Your instructions
Scan the records for the word "کشور". Report each line where it occurs.

[[ Available records, beginning ]]

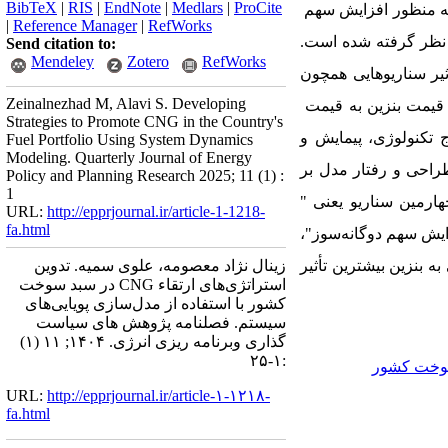
BibTeX
|
RIS
|
EndNote
|
Medlars
|
ProCite
به منظور افزایش سهم
|
Reference Manager
|
RefWorks
 نظر گرفته شده است.
Send citation to:
Mendeley
Zotero
RefWorks
ثیر سناریوهایی همچون
Zeinalnezhad M, Alavi S. Developing
قیمت بنزین به قیمت
Strategies to Promote CNG in the Country's
 تکنولوژی، پیمایش و
Fuel Portfolio Using System Dynamics
Modeling. Quarterly Journal of Energy
راحی و رفتار مدل بر
Policy and Planning Research 2025; 11 (1) :
1
هارمین سناریو یعنی "
URL:
http://epprjournal.ir/article-1-1218-
fa.html
زایش سهم
دوگانه‌سوز"،
 بنزین بیشترین تأثیر
زینال نژاد معصومه، علوی سمیه. تدوین
استراتژی‌های ارتقاء CNG در سبد سوخت
کشور با استفاده از مدل‌سازی پویایی‌های
سیستم. فصلنامه پژوهش های سیاست
گذاری وبرنامه ریزی انرژی. ۱۴۰۴; ۱۱ (۱)
:۱-۲۵
وخت کشور
URL:
http://epprjournal.ir/article-۱-۱۲۱۸-
fa.html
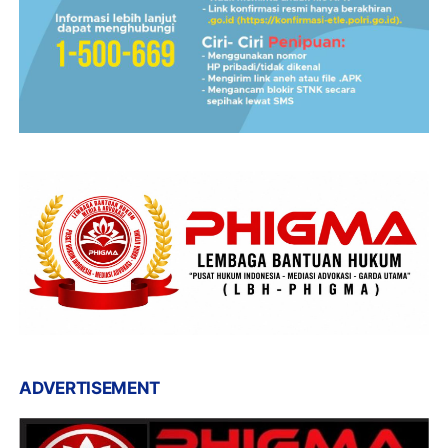
ADVERTISEMENT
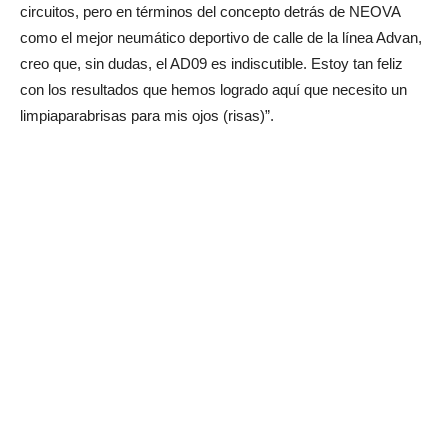
circuitos, pero en términos del concepto detrás de NEOVA
como el mejor neumático deportivo de calle de la línea Advan,
creo que, sin dudas, el AD09 es indiscutible. Estoy tan feliz
con los resultados que hemos logrado aquí que necesito un
limpiaparabrisas para mis ojos (risas)”.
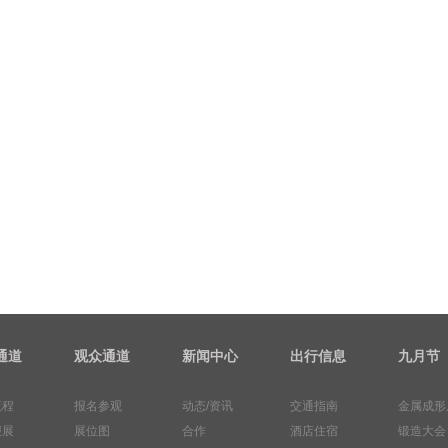
通道
观众通道
新闻中心
出行信息
九月节
流程
报名参观
动态/资讯
交通指南
金属成形
报展
展位图
合作
酒店住宿
锻造大会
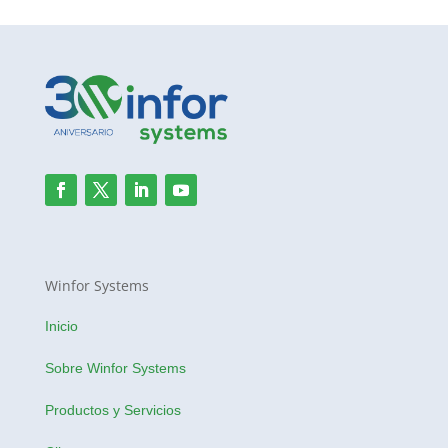
Winfor Systems
Inicio
Sobre Winfor Systems
Productos y Servicios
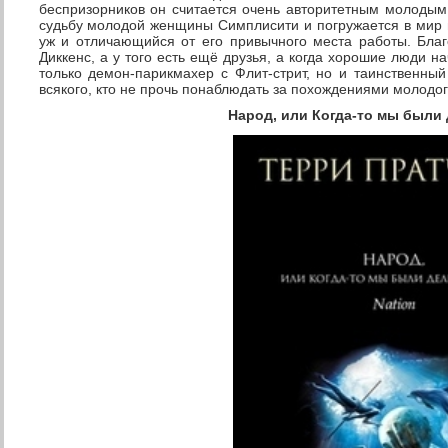
беспризорников он считается очень авторитетным молодым
судьбу молодой женщины Симплисити и погружается в мир п
уж и отличающийся от его привычного места работы. Благ
Диккенс, а у того есть ещё друзья, а когда хорошие люди на
только демон-парикмахер с Флит-стрит, но и таинственны
всякого, кто не прочь понаблюдать за похождениями молодо
Народ, или Когда-то мы были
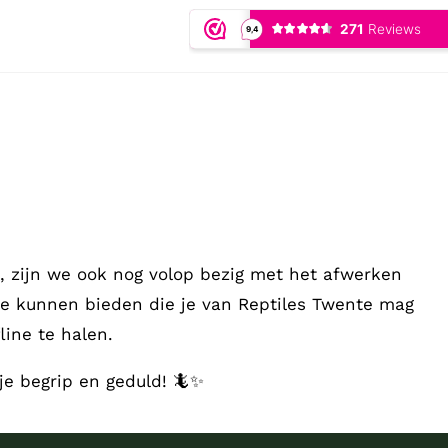
 zijn we ook nog volop bezig met het afwerken
te kunnen bieden die je van Reptiles Twente mag
ine te halen.
je begrip en geduld! 🦎✨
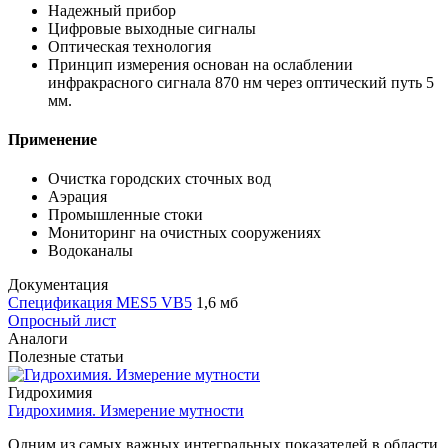
Надежный прибор
Цифровые выходные сигналы
Оптическая технология
Принцип измерения основан на ослаблении
инфракрасного сигнала 870 нм через оптический путь 5
мм.
Применение
Очистка городских сточных вод
Аэрация
Промышленные стоки
Мониторинг на очистных сооружениях
Водоканалы
Документация
Спецификация MES5 VB5
1,6 мб
Опросный лист
Аналоги
Полезные статьи
Гидрохимия
Гидрохимия. Измерение мутности
Одним из самых важных интегральных показателей в области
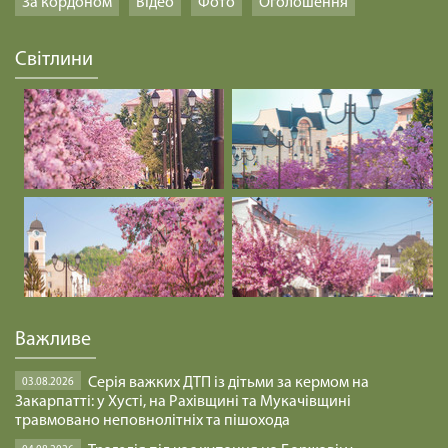
За кордоном
Відео
Фото
Оголошення
Світлини
Важливе
Серія важких ДТП із дітьми за кермом на
03.08.2026
Закарпатті: у Хусті, на Рахівщині та Мукачівщині
травмовано неповнолітніх та пішохода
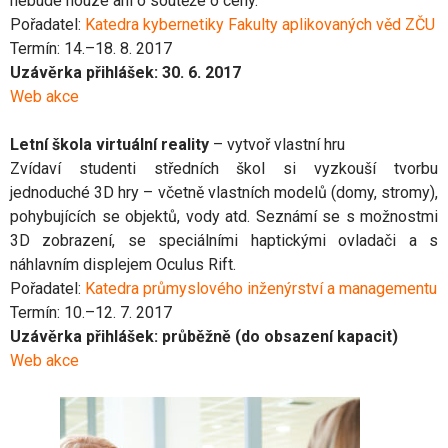
nebude nouze ani o soutěže o ceny.
Pořadatel:
Katedra kybernetiky Fakulty aplikovaných věd ZČU
Termín: 14.–18. 8. 2017
Uzávěrka přihlášek: 30. 6. 2017
Web akce
Letní škola virtuální reality
– vytvoř vlastní hru
Zvídaví studenti středních škol si vyzkouší tvorbu
jednoduché 3D hry – včetně vlastních modelů (domy, stromy),
pohybujících se objektů, vody atd. Seznámí se s možnostmi
3D zobrazení, se speciálními haptickými ovladači a s
náhlavním displejem Oculus Rift.
Pořadatel:
Katedra průmyslového inženýrství a managementu
Termín: 10.–12. 7. 2017
Uzávěrka přihlášek: průběžně (do obsazení kapacit)
Web akce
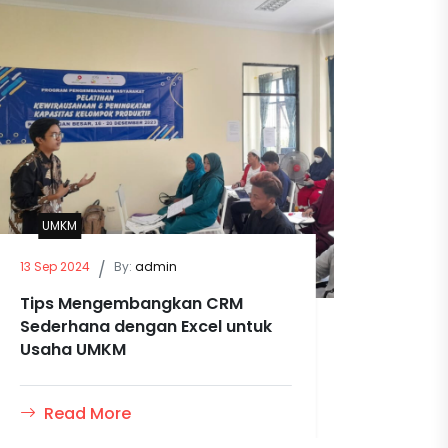
UMKM
13 Sep 2024
/
By:
admin
Tips Mengembangkan CRM
Sederhana dengan Excel untuk
Usaha UMKM
Read More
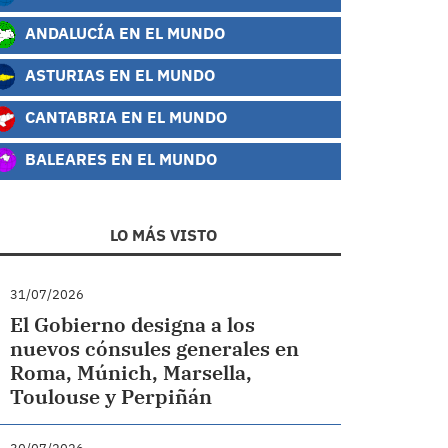
ANDALUCÍA EN EL MUNDO
ASTURIAS EN EL MUNDO
CANTABRIA EN EL MUNDO
BALEARES EN EL MUNDO
LO MÁS VISTO
31/07/2026
El Gobierno designa a los
nuevos cónsules generales en
Roma, Múnich, Marsella,
Toulouse y Perpiñán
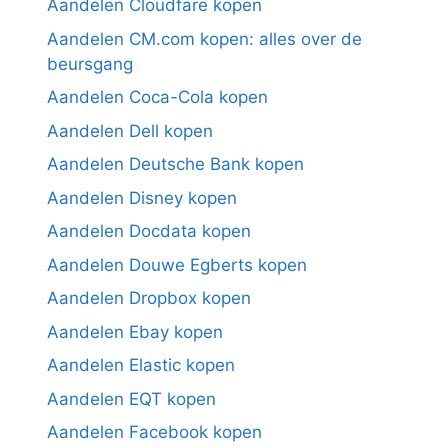
Aandelen Cloudfare kopen
Aandelen CM.com kopen: alles over de
beursgang
Aandelen Coca-Cola kopen
Aandelen Dell kopen
Aandelen Deutsche Bank kopen
Aandelen Disney kopen
Aandelen Docdata kopen
Aandelen Douwe Egberts kopen
Aandelen Dropbox kopen
Aandelen Ebay kopen
Aandelen Elastic kopen
Aandelen EQT kopen
Aandelen Facebook kopen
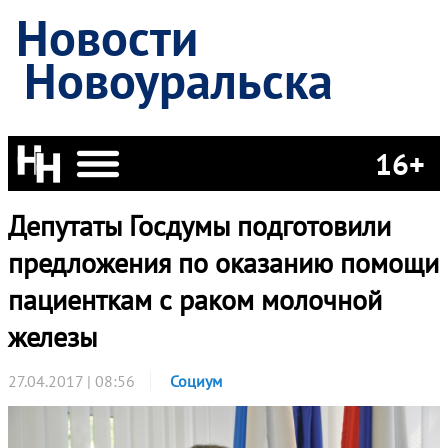
Новости
Новоуральска
16+
Депутаты Госдумы подготовили
предложения по оказанию помощи
пациенткам с раком молочной
железы
27.04.2017 | 08:56
Социум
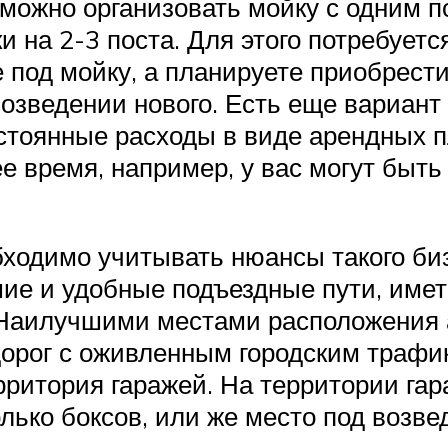
зможно организовать мойку с одним
и на 2-3 поста. Для этого потребует
под мойку, а планируете приобрести 
возведении нового. Есть еще вариант
остоянные расходы в виде арендных 
ее время, например, у вас могут быт
ходимо учитывать нюансы такого биз
шие и удобные подъездные пути, имет
 Наилучшими местами расположения а
 дорог с оживленным городским траф
ритория гаражей. На территории га
олько боксов, или же место под возв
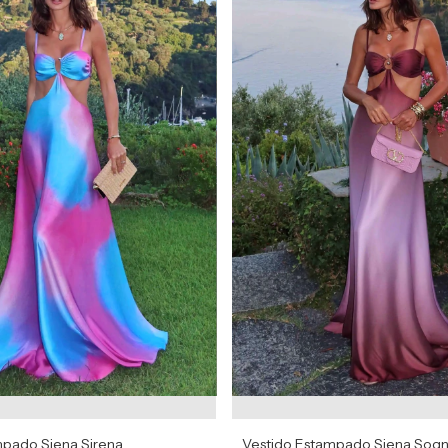
mpado Siena Sirena
Vestido Estampado Siena Sog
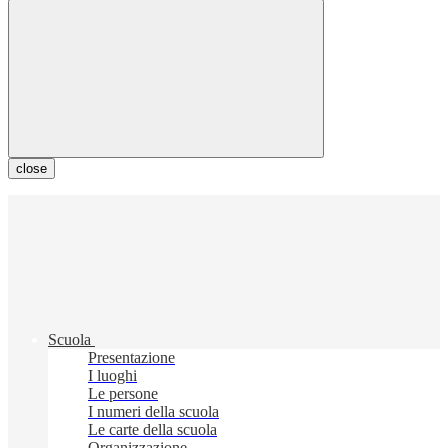
close
Scuola
Presentazione
I luoghi
Le persone
I numeri della scuola
Le carte della scuola
Organizzazione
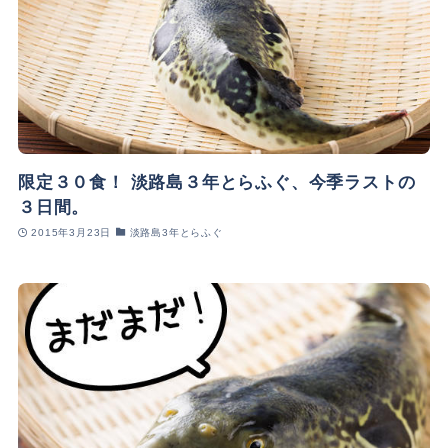
限定３０食！ 淡路島３年とらふぐ、今季ラストの
３日間。
2015年3月23日
淡路島3年とらふぐ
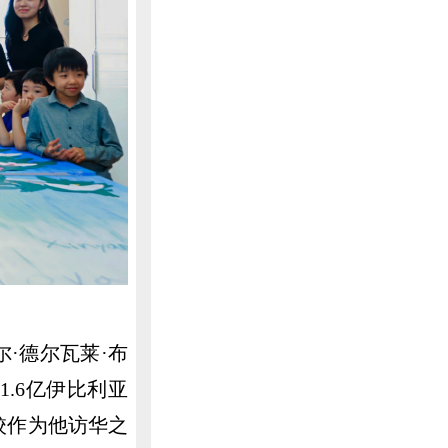
·德尔瓦莱·布
.6亿伊比利亚
校作为他访华之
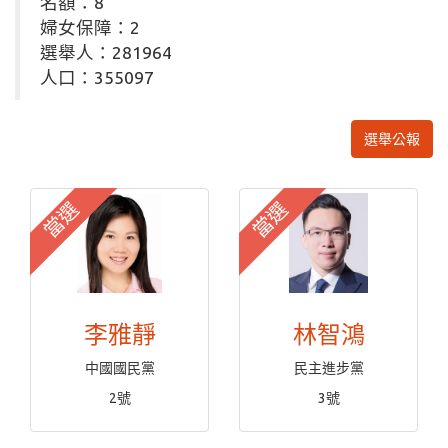
名額：8
婦女保障：2
選舉人：281964
人口：355097
選舉公報
當選
當選
李雅靜
林智鴻
中國國民黨
民主進步黨
2號
3號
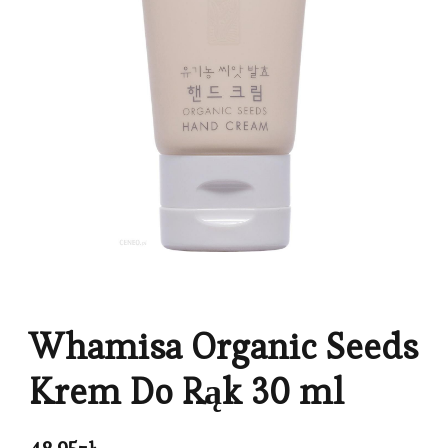
Whamisa Organic Seeds
Krem Do Rąk 30 ml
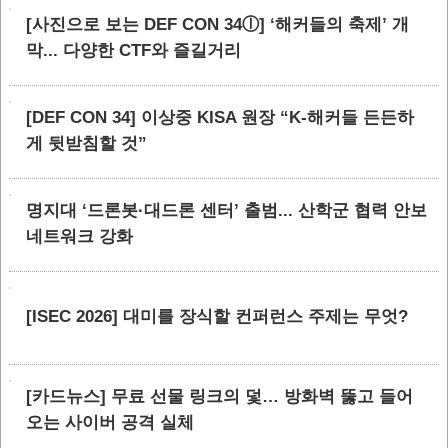
[사진으로 보는 DEF CON 34ⓛ] ‘해커들의 축제’ 개
막... 다양한 CTF와 즐길거리
[DEF CON 34] 이상중 KISA 원장 “K-해커들 든든하
게 뒷받침할 것”
명지대 ‘드론봇·대드론 센터’ 출범... 산학군 협력 안보
네트워크 강화
[ISEC 2026] 대미를 장식할 컨퍼런스 주제는 무엇?
[카드뉴스] 무료 선물 링크의 덫… 방화벽 뚫고 들어
오는 사이버 공격 실체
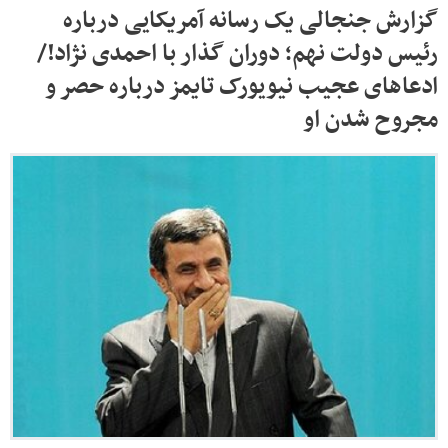
گزارش جنجالی یک رسانه آمریکایی درباره
رئیس دولت نهم؛ دوران گذار با احمدی نژاد!/
ادعاهای عجیب نیویورک تایمز درباره حصر و
مجروح شدن او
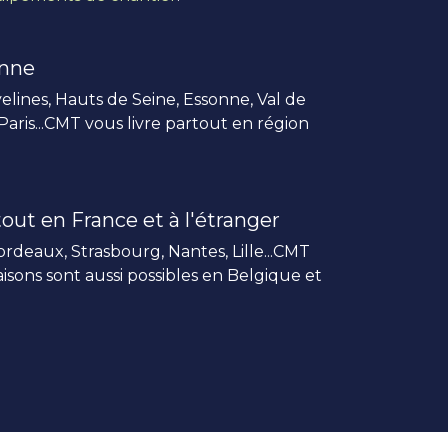
enne
elines, Hauts de Seine, Essonne, Val de
 Paris...CMT vous livre partout en région
out en France et à l'étranger
rdeaux, Strasbourg, Nantes, Lille...CMT
vraisons sont aussi possibles en Belgique et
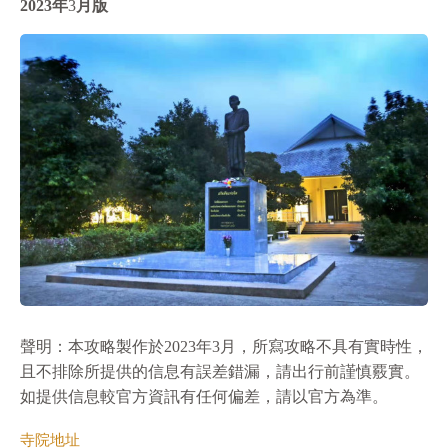
2023年
3
月版
聲明：本攻略製作於2023年3月，所寫攻略不具有實時性，
且不排除所提供的信息有誤差錯漏，請出行前謹慎覈實。
如提供信息較官方資訊有任何偏差，請以官方為準。
寺院地址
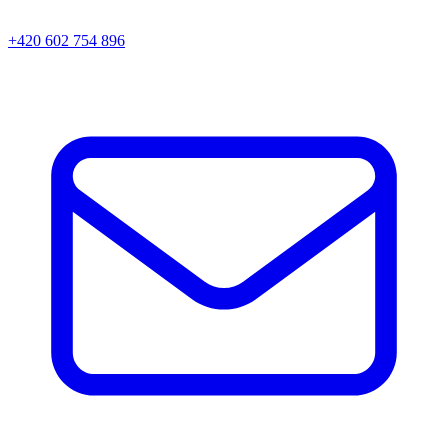
+420 602 754 896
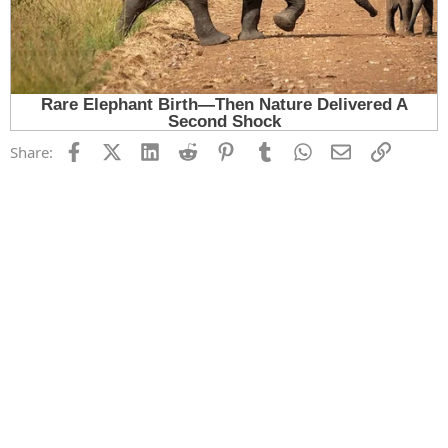
Facebook
X (Twitter)
LinkedIn
Reddit
Pinterest
Tumblr
WhatsApp
Email
Link
Share:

[[ Available records, end ]]

Task response
کشور با استفاده از مدل‌سازی پویایی‌های
وخت کشور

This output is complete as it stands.